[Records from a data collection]
+--
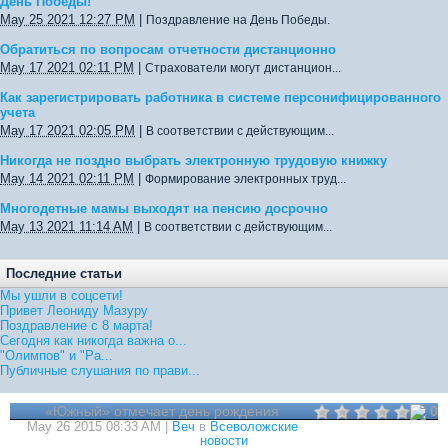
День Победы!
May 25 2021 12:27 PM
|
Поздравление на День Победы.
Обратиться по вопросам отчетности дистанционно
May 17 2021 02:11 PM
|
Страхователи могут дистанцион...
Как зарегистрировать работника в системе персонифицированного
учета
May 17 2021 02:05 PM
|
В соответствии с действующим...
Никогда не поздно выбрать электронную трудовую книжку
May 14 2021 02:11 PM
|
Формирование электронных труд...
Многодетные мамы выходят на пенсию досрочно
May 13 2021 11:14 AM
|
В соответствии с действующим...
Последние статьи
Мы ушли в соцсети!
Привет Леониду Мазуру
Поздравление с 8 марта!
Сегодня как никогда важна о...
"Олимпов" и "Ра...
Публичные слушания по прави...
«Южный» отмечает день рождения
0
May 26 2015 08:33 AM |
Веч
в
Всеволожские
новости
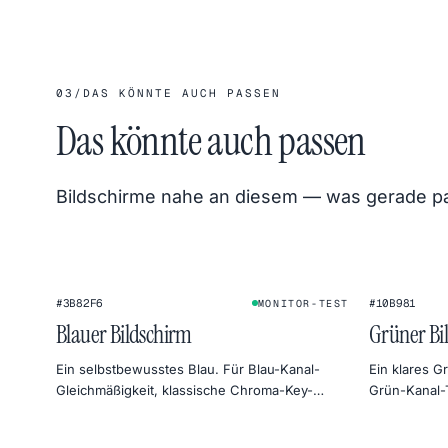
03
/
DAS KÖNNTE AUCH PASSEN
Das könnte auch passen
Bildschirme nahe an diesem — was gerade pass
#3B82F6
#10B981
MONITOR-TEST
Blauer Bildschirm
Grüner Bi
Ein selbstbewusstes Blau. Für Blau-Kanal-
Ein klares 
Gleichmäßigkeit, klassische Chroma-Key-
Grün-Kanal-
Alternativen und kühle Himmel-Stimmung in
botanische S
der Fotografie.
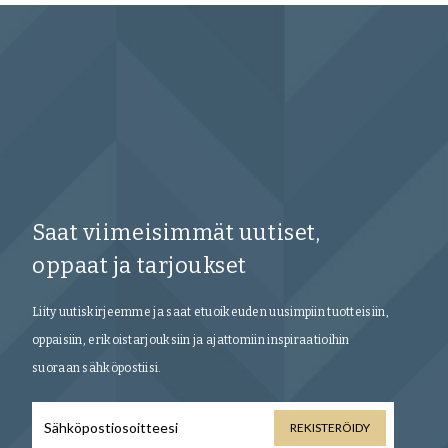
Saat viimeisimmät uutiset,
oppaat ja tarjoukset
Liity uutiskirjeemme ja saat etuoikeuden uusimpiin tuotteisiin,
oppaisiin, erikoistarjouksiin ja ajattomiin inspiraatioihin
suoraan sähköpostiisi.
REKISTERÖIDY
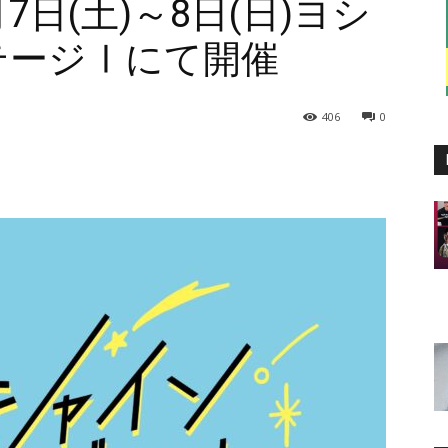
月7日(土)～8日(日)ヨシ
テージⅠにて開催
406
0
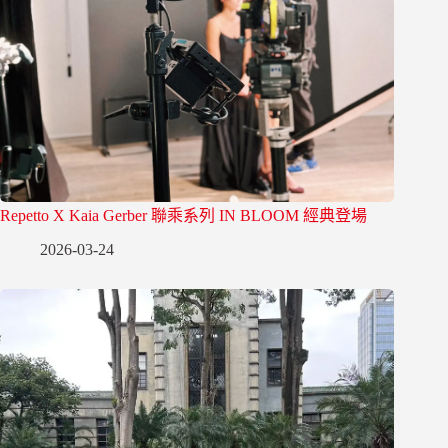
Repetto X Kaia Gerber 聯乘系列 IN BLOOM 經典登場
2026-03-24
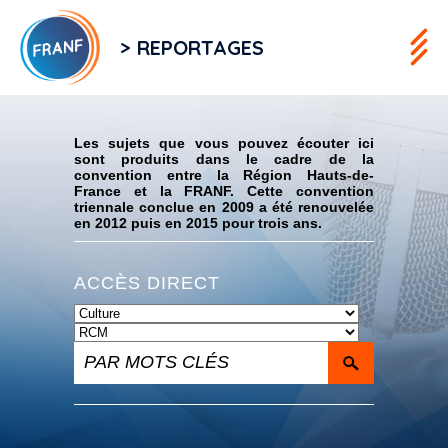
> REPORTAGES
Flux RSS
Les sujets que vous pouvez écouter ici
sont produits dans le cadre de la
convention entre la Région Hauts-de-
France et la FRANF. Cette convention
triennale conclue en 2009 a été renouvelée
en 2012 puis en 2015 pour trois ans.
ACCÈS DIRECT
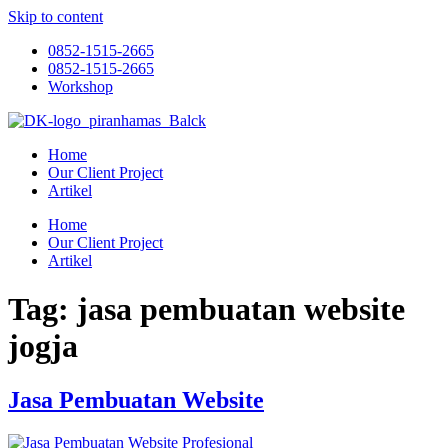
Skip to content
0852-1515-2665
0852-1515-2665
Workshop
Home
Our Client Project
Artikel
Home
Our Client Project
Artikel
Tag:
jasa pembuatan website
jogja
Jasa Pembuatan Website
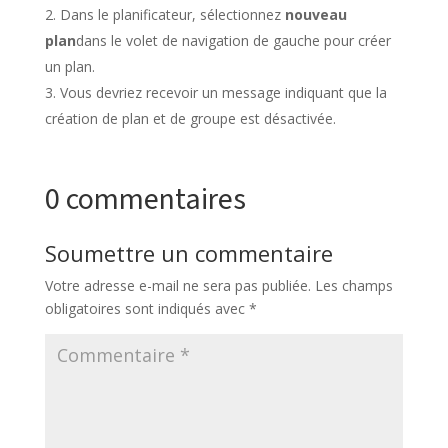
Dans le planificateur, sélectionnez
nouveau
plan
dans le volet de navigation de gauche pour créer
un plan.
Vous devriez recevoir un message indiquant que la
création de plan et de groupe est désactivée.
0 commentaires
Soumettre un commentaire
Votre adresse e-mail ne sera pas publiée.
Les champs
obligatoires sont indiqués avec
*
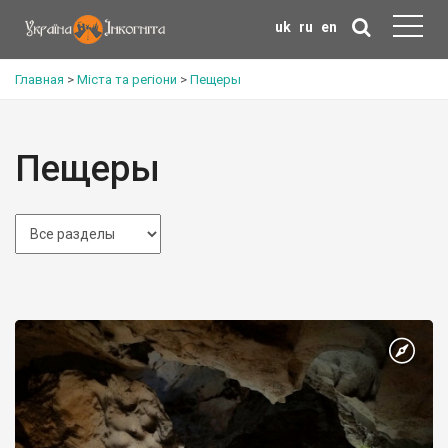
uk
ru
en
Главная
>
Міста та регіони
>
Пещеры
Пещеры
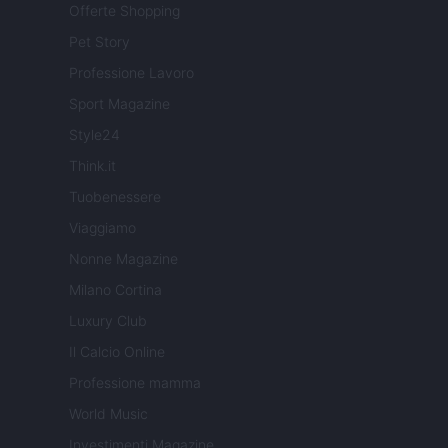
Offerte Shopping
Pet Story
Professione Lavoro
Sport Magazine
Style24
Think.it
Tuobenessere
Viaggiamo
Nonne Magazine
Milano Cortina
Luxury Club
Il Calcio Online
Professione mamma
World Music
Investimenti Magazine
+--
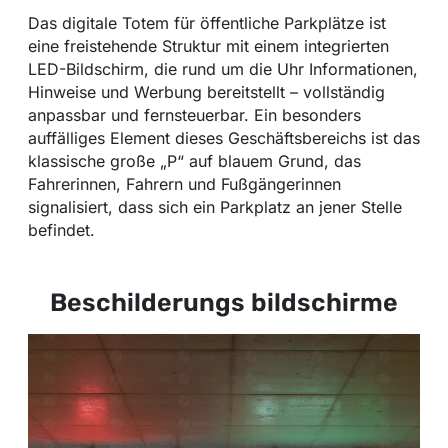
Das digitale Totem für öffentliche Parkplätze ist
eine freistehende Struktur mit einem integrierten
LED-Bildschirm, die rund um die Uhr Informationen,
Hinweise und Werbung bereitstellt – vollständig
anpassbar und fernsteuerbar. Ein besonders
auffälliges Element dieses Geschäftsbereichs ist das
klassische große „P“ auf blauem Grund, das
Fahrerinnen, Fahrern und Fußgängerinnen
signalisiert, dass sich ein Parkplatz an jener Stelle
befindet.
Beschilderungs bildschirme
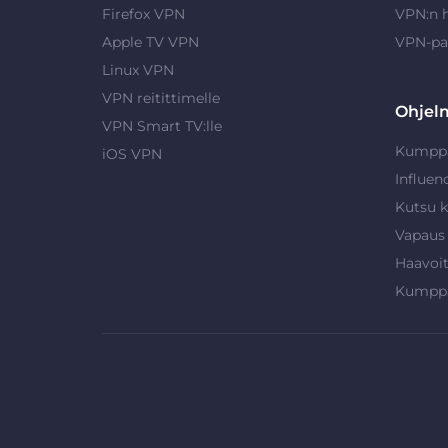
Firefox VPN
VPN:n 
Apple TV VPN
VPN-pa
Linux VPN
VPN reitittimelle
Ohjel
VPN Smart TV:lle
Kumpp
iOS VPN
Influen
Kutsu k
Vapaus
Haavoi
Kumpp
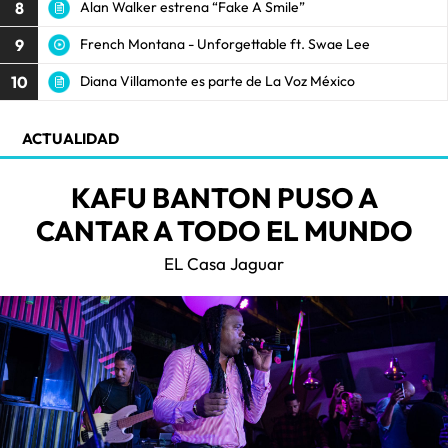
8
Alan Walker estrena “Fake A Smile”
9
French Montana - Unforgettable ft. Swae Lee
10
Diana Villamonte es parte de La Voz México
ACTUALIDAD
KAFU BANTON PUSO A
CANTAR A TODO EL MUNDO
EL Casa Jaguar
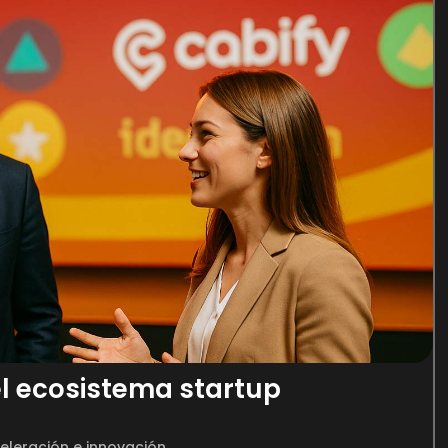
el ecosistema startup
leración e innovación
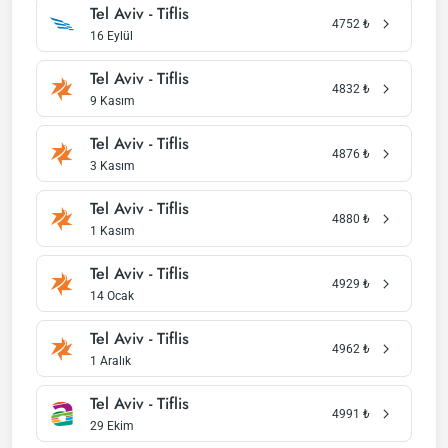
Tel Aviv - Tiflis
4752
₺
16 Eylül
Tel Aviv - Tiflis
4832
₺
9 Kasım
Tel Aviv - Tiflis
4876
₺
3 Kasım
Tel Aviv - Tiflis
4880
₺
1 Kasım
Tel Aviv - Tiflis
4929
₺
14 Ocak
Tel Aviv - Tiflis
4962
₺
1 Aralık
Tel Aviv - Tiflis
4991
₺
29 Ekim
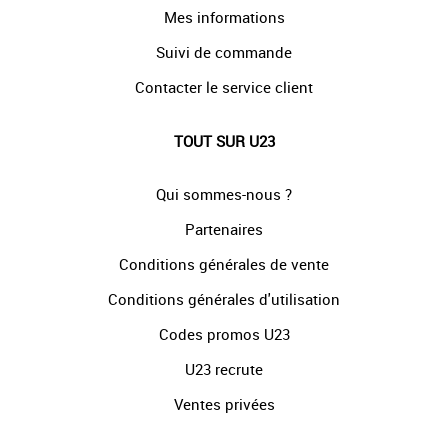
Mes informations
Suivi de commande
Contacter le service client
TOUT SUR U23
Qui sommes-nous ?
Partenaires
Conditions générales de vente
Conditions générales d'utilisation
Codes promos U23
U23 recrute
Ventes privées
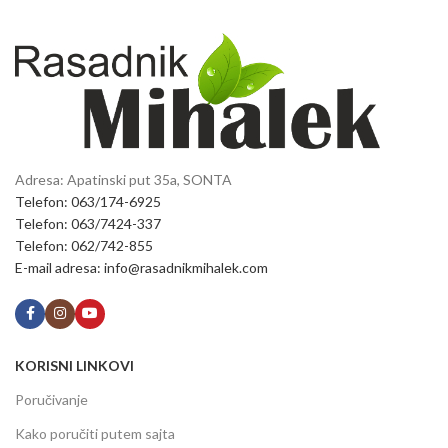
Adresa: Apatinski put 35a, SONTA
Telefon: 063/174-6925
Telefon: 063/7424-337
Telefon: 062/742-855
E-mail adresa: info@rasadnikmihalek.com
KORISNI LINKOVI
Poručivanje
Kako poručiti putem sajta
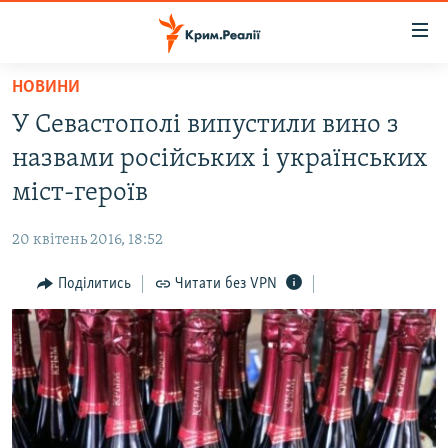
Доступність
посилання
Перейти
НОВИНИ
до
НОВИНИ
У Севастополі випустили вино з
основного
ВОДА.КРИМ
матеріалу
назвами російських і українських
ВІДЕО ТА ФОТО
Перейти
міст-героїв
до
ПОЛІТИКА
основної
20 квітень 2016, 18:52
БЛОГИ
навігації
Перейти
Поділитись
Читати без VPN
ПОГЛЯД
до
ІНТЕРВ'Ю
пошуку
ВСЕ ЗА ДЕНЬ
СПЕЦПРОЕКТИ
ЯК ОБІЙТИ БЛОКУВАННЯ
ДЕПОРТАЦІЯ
+--
# EXERCISE BRIEF
Transcribe exactly the lines above, beginning at the one with "sont produits dans le cadre de la" and going up to and including the one with "Investimenti Magazine". Pictures do not belong in the copy.

# THE COMPLETED TASK
sont produits dans le cadre de la
convention entre la Région Hauts-de-
France et la FRANF. Cette convention
triennale conclue en 2009 a été renouvelée
en 2012 puis en 2015 pour trois ans.
ACCÈS DIRECT
Skip to content
0852-1515-2665
0852-1515-2665
Workshop
Home
Our Client Project
Artikel
Home
Our Client Project
Artikel
Tag:
jasa pembuatan website
jogja
Jasa Pembuatan Website
Dans le planificateur, sélectionnez
nouveau
plan
dans le volet de navigation de gauche pour créer
un plan.
Vous devriez recevoir un message indiquant que la
création de plan et de groupe est désactivée.
0 commentaires
Soumettre un commentaire
Votre adresse e-mail ne sera pas publiée.
Les champs
obligatoires sont indiqués avec
*
uk
ru
en
Главная
>
Міста та регіони
>
Пещеры
Пещеры
Offerte Shopping
Pet Story
Professione Lavoro
Sport Magazine
Style24
Think.it
Tuobenessere
Viaggiamo
Nonne Magazine
Milano Cortina
Luxury Club
Il Calcio Online
Professione mamma
World Music
Investimenti Magazine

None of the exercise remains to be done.